• **Supplied information**:
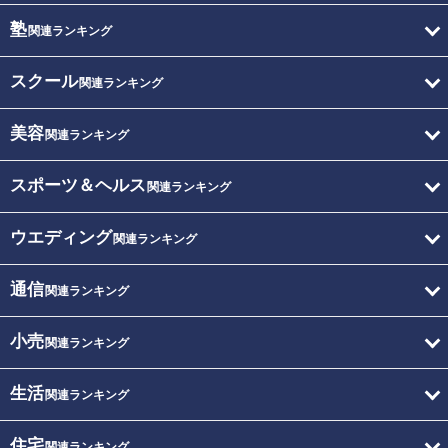
塾
関連ランキング
スクール
関連ランキング
美容
関連ランキング
スポーツ＆ヘルス
関連ランキング
ウエディング
関連ランキング
通信
関連ランキング
小売
関連ランキング
生活
関連ランキング
住宅
関連ランキング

• **Work order**:
Without the pictures, reproduce every line of the records above exactly.

• **Reply**:
塾
関連ランキング
スクール
関連ランキング
美容
関連ランキング
スポーツ＆ヘルス
関連ランキング
ウエディング
関連ランキング
通信
関連ランキング
小売
関連ランキング
生活
関連ランキング
住宅
関連ランキング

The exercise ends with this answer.